Защита SSH-сервера с помощью SSHGuard и Port Knocking
SSHGuard
SSHGuard — это инструмент безопасности, предотвращающий атаки методом перебора, особенно направленные на SSH-сервисы.
Установка SSHGuard
sudo apt install sshguard
Запуск службы SSHGuard
sudo systemctl enable --now sshguard.service
Настройка SSHGuard
Файл конфигурации находится по адресу:
/etc/sshguard/sshguard.conf
Основные параметры конфигурации:
- BACKEND — определяет серверную часть брандмауэра (например,
sshg-fw-nft-sets
,sshg-fw-iptables
). - LOGREADER — задаёт способ обработки логов.
- THRESHOLD — количество неудачных попыток входа перед блокировкой IP.
- BLOCK_TIME — время блокировки IP в секундах.
- DETECTION_TIME — период отслеживания активности IP.
- WHITELIST_FILE — путь к файлу с IP-адресами, которые никогда не блокируются.
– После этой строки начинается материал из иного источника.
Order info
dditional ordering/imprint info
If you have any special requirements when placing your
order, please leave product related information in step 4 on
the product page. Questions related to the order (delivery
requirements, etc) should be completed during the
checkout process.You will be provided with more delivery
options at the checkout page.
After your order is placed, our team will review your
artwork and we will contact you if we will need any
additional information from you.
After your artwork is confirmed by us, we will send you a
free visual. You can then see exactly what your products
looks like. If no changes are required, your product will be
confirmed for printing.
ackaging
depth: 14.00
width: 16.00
После изменения настроек необходимо перезапустить службу:
sudo systemctl restart sshguard
Настройка SSHGuard с UFW
UFW (Uncomplicated Firewall) является уровнем абстракции для управления iptables/nftables.
- Проверьте, что
BACKEND
настроен на:
/usr/libexec/sshguard/sshg-fw-nft-sets
- Откройте файл UFW
before.rules
:
sudo nano /etc/ufw/before.rules
- Добавьте следующие строки после "allow all on loopback":
-A ufw-before-input -j SSHGUARD
-A ufw-before-output -j SSHGUARD
-A ufw-before-forward -j SSHGUARD
- Сохраните файл и перезапустите UFW:
sudo systemctl restart ufw
Настройка SSHGuard с iptables
- Проверьте настройку
BACKEND
:
sudo vim /etc/sshguard/sshguard.conf
- Создайте новую цепочку:
sudo iptables -N sshguard
- Перенаправьте SSH-трафик через цепочку:
sudo iptables -A INPUT -p tcp --dport 22 -j sshguard
- Сохраните изменения:
sudo apt install iptables-persistent
sudo iptables-save -f /etc/iptables/rules.v4
- Посмотреть заблокированные IP:
sudo iptables -L sshguard -n
Белый список IP-адресов
Добавьте доверенные IP-адреса в файл /etc/sshguard/whitelist
, например:
192.168.0.34
192.168.0.0/24
myhost.domain.com
После изменения списка перезапустите службу:
sudo systemctl restart sshguard
Port Knocking
Port Knocking — это механизм, который предотвращает несанкционированный доступ к сервису, требуя определённой последовательности обращений к портам.
Установка Port Knocking
sudo apt install knock-server
Управление службой knockd
sudo systemctl start knockd # Запуск
sudo systemctl stop knockd # Остановка
sudo systemctl enable knockd # Автозапуск
sudo systemctl restart knockd # Перезапуск
Предварительная настройка
- Разрешить существующие соединения:
iptables -A INPUT -i <int> -m state --state ESTABLISHED,RELATED -j ACCEPT
- Запретить новые входящие соединения:
iptables -A INPUT -j DROP
Настройка Port Knocking
Откройте файл /etc/knockd.conf
и добавьте:
[options]
logfile = /var/log/knockd.log
interface = <интерфейс>
[openSSH]
sequence = 661,671,681
seq_timeout = 5
tcpflags = syn
cmd_timeout = 30
start_command = /sbin/iptables -I INPUT -i <интерфейс> -s %IP% -p tcp --dport 22 -j ACCEPT
stop_command = /sbin/iptables -D INPUT -i <интерфейс> -s %IP% -p tcp --dport 22 -j ACCEPT
После внесения изменений перезапустите службу:
sudo systemctl restart knockd
Подключение через Port Knocking
С клиента отправьте последовательность "стуков":
knock target.host 661 671 681
ssh [email protected]
При успешной проверке доступ к SSH будет открыт.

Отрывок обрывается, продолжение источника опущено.